Electronic – LED + PWM EMC concerns

emcled strippwm

I'm building a light device with LEDs connected in series. One device could hold up to 200 LEDs in a strip of 1.5m.

I'm also supposed to take care about the good choice of a PWM frequency (using a microcontroller) to drive the LEDs (via LED driver) as if it's to low you may have flickering (show up easily with video cameras) but if it's to high I'm afraid of EMC so it cannot be certified for selling. Two questions arises then:

1) Who is the biggest problem here? Should I be concerned with EM wave generation somehow or just EMI via circuit?
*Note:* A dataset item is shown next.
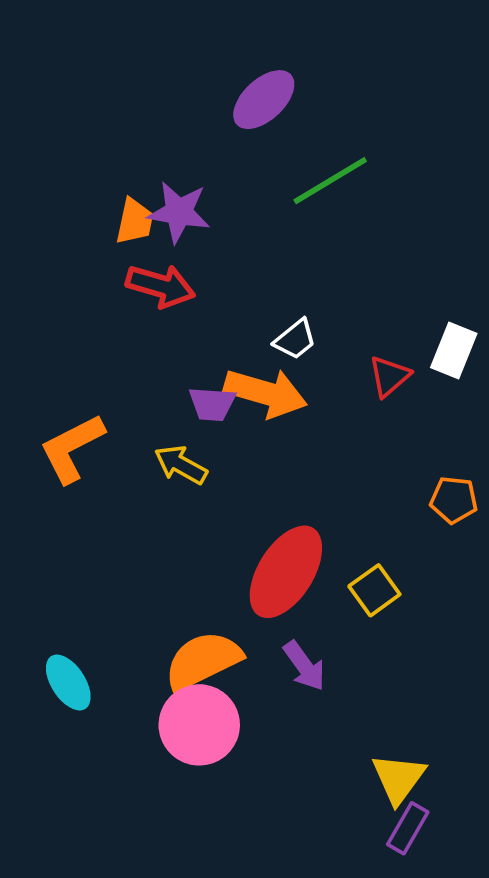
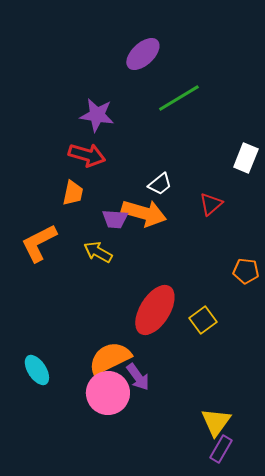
orange trapezoid: (135, 221) -> (73, 193), moved
white rectangle: (454, 350) -> (246, 158), moved
purple arrow: (304, 666) -> (138, 377), moved

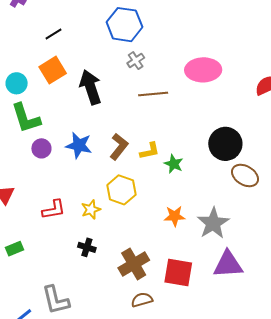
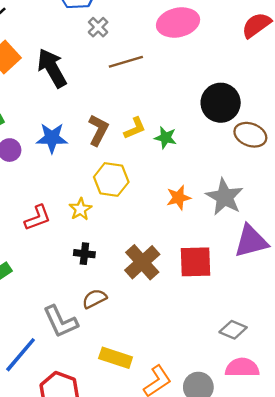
brown semicircle: (142, 300) -> (94, 299), moved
2) Who should be the main EMI generator? The LED driver (switching), the LED itself, some other component or all together?

Thanks

Best Answer

1) EMI is caused by switching currents. Look at the edge of your PWM signal, sharp, fast edges cause higher spike in current, and worse EMI issues. The frequency is pretty much irrelevant. If each LED is routed well so there is a good current path (low induction for the frequency used), there will be no issues with EMI. If you need to know how to design a good current path, I would need a lot more than this answer to explain it to you.

2) The EMI will be caused by current. Look at the current loop, check the full current path to and from every current source, which includes capacitors, ICs and the LEDs themselves.

I'm pretty sure you're over thinking this EMI issue. At low frequencies (10kHz when looking at distances of <50mm) the current path is pretty predictable, as long as there is reasonable decoupling and good PCB traces, you shouldn't have an issue.